Today’s Bloganuary prompt is “How are you brave?” I like how the year is starting off with positive questions.
I had to think about this one a bit. To the casual observer, my currently unconventional life (single, 50-something, childless, self-supporting woman in a foreign country) might seem “brave,” risky, odd, exotic, or a number of other adjectives to describe the non-standard. Most of the aforementioned attributes, I never expected to be (except 50 – and very grateful to have reached this milestone).
Bravery is relative, and it is ephemeral. It’s a discipline, and a privilege to be able to exercise it. Bravery is to be seized upon, or to be leaned into, depending on the circumstances. And what is brave today may develop tomorrow into the habitual or quotidian. I feel this describes some actions I’ve taken that might be construed as “brave,” such as leaving a life of material ease, and moving alone to work abroad in a place where I did not know the culture, the language, or indeed a single soul, when my plane first touched down so many years ago.
Back in 2004, before I took a hard left turn and accepted a job offer in South Korea, I committed an act of bravery in leaving a marriage that lacked respect and honesty. Without throwing stones or divulging details, it is enough to say that I married into financial comfort and a lifestyle that reflected the American dream, but emotionally, the relationship went off the rails. There’s a whole story connected to this period of my life (memoir fodder?); suffice to say, after ten years together, I left. At age 35, it was the first time I had ever lived alone.
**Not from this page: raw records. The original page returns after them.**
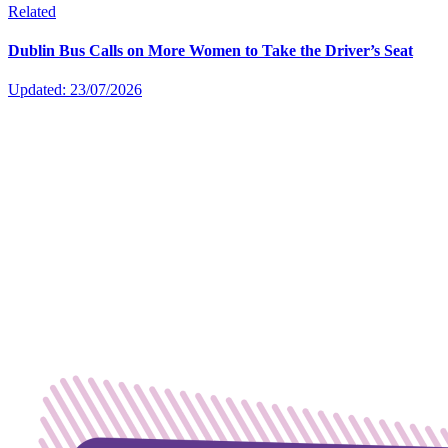
Related
Dublin Bus Calls on More Women to Take the Driver’s Seat
Updated: 23/07/2026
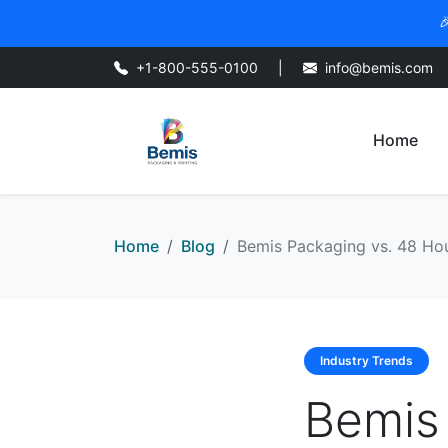

+1-800-555-0100
|
info@bemis.com
Home
Home
Blog
Bemis Packaging vs. 48 Hour
Industry Trends
Bemis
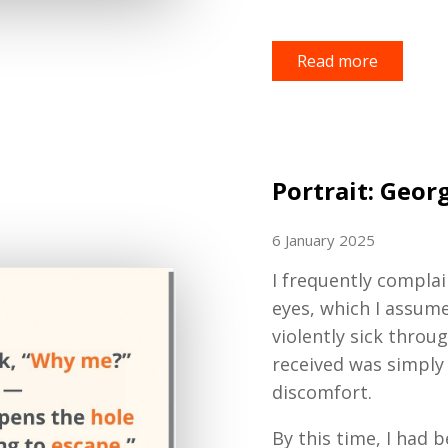
Read more
Portrait: Geor
6 January 2025
I frequently compla
eyes, which I assume
violently sick thro
received was simply 
discomfort.
By this time, I had b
Even though it was scary, I loved that period of my life, newly single, before I moved abroad. I transitioned to singledom relatively well, mainly because I had made the right decision. I had, as I discovered, a trove of inner strength to sustain me. Believe me, I tapped into that strength. My life wasn’t without its problems and heartbreak then. Loneliness has dogged me my whole life.
One thing that might seem brave to others is my sense of self-sufficiency. I’ve developed this trait over time out of necessity. So when I picked up my life to live alone and later go abroad all those years ago, this was a handy trait to possess. The problem with such a well-developed trait is that it has a dark opposite. One thing that makes me an abject coward is that I have a hard time asking for help.
If I were to cultivate more courage in my life, I would want to work on being more vulnerable with people and asking when I need assistance, companionship, advice, without worrying someone will be offended or view me as fragile. It seems like a paradox, doesn’t it? To be brave, by asking for help.
Above all, I think love is at the core of bravery. Love of others, of self, and of life. Love can go beyond barriers with its courage.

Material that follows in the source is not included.